Algorithms tested achieved high accuracy and strong precision and recall, especially for the TRUE (suicide) class which is the sensitive one. The use of new attributes regarding the emotional state and the personality traits of the poets', based on the Big Five (OCEAN) model, contributed to the creation of a more robust prediction model. This is in line with the work of (Coppersmith et al. 2018). Results also confirm that deep learning models can outperform more traditional machine learning systems for suicide risk assessment (Morales et al. 2019).

5 Conclusions and implications

In this paper we extend our previous work on suicide prediction in Greek poetry (Zervopoulos et al. 2019) by using (i) DNN (ii) additional morphosyntactic and semantic features based on writers' emotions and the Big Five Personality Traits model and (siii) applying feature selection, for accurate suicide tendency prediction in Greek poetry.

In conclusion, a corpus of poems was composed to identify suicidal ideation in Greek poetry of the twentieth century. This proved to be a challenging task, since there has not been any previous work done on the language that was selected. Nonetheless, the resulting classifier, Deep Learning H2O-2, reached an accuracy of 84.5% (F:0.854). Results, compared to previous research have been improved. The features explored were mainly semantic in nature, while also utilizing morphosyntactic features, such as verb suffixes which are language specific and have not been investigated before.

As suicide rates among artists are significantly higher than rates pertaining to the general population, the results of this research cannot be applied to the general population and they cannot be used in psychology in general. They are suitable for poets. Nevertheless, the results are overall promising and the features selected are easily portable across different strategies, which should allow future studies to confirm how successful our methodology was.

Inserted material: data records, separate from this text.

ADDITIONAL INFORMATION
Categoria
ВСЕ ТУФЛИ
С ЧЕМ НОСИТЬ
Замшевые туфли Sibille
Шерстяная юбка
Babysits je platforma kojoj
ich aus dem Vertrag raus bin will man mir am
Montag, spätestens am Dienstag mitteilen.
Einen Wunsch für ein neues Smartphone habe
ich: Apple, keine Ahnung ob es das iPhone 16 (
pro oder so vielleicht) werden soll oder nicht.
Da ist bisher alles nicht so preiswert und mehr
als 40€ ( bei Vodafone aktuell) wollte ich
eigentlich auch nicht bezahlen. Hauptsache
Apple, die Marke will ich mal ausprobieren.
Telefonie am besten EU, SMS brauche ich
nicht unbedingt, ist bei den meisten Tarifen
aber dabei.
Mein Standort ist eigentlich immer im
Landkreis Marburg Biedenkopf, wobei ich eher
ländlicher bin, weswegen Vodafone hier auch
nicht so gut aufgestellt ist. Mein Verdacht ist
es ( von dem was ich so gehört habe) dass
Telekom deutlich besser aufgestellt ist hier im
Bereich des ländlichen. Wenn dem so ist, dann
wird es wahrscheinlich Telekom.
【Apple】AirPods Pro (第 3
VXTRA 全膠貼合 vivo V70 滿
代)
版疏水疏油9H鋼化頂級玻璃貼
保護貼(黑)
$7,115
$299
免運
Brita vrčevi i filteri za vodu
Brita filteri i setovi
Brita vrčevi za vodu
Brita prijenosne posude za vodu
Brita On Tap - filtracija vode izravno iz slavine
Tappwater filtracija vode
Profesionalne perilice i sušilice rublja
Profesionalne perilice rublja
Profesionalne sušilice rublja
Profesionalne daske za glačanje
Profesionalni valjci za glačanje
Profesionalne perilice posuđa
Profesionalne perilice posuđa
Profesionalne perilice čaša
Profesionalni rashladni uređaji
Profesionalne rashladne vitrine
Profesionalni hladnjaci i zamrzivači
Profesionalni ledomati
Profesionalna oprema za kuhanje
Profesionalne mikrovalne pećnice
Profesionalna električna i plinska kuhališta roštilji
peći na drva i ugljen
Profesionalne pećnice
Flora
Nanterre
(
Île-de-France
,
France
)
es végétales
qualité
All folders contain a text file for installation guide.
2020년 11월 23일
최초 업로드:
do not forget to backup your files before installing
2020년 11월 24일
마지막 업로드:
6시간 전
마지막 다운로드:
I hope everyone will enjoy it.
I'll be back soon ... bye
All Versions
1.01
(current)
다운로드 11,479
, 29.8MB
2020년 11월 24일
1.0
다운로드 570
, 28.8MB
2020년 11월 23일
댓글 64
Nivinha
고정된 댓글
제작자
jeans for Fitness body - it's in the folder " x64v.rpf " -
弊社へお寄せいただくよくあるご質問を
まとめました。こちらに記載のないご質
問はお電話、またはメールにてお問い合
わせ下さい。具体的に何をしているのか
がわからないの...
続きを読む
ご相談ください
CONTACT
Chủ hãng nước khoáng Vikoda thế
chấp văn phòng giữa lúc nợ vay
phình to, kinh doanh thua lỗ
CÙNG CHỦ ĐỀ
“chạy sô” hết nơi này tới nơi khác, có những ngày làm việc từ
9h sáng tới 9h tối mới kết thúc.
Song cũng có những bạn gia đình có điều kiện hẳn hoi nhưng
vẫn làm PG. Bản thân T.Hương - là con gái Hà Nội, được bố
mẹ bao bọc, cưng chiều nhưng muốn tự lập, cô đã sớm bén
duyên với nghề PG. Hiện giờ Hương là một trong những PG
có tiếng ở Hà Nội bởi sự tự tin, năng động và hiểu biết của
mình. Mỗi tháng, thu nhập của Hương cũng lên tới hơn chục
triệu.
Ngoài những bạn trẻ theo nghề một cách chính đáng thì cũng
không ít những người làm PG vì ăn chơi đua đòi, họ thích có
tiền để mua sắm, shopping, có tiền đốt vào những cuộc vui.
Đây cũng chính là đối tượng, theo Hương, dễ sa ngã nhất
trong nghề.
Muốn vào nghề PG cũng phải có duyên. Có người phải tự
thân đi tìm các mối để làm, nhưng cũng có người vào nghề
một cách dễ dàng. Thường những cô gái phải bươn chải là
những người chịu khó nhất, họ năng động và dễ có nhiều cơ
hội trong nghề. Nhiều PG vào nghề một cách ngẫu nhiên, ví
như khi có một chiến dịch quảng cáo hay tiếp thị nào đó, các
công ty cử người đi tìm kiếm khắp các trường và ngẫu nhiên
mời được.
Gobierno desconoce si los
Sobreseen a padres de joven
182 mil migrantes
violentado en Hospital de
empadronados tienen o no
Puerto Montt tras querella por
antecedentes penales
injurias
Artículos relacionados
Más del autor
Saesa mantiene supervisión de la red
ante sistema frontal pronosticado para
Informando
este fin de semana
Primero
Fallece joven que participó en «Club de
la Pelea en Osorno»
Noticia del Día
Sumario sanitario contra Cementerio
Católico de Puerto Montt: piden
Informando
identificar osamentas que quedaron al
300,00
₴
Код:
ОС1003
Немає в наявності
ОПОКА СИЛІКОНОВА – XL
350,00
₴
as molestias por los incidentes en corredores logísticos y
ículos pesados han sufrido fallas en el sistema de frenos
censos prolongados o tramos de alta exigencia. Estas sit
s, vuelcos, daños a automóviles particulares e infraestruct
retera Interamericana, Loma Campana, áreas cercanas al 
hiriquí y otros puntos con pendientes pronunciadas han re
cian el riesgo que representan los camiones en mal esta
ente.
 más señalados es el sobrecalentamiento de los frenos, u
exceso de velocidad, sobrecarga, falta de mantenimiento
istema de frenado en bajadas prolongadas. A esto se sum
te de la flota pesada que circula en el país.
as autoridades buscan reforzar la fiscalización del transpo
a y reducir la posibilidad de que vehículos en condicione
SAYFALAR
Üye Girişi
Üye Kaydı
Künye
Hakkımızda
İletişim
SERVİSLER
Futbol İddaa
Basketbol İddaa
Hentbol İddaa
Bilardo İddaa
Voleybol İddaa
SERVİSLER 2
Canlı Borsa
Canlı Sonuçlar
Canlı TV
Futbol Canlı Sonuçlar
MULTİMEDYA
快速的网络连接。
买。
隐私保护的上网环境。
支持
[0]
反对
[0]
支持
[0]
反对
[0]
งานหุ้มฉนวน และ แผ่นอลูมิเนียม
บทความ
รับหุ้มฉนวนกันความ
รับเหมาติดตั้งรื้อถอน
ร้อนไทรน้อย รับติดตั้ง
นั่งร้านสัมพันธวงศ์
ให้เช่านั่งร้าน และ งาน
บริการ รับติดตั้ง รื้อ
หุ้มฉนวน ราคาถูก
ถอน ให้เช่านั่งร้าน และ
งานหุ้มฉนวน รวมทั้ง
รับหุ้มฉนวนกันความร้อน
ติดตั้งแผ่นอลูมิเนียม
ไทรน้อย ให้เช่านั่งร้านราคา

The construction of a properly annotated corpus proved to be the most challenging part of this task. Therefore, the development of such a corpus would be worth looking into, as it would greatly aid future efforts in studying NLP related topics for Greek texts. It is of critical importance, as has been showcased by the attempts in this study, to pay special attention when manually annotating data, and to adhere to best practices which have been studied extensively before, for example by Wiebe, Wilson and Cardie (2005).

There’s also a scarcity of available tools, which are often required in NLP related tasks, due to the complex structure of the Greek language. For example, tools for lemmatization and stemming are somewhat difficult to implement, partly due to punctuation and grammar rules. This indicates it would be meaningful to spend time developing such tools, before further progress into more intensive NLP tasks is made. Considering the above, any future advancements in the area will be interesting to behold, after this first attempt has been made, to keep track of how such difficulties are handled.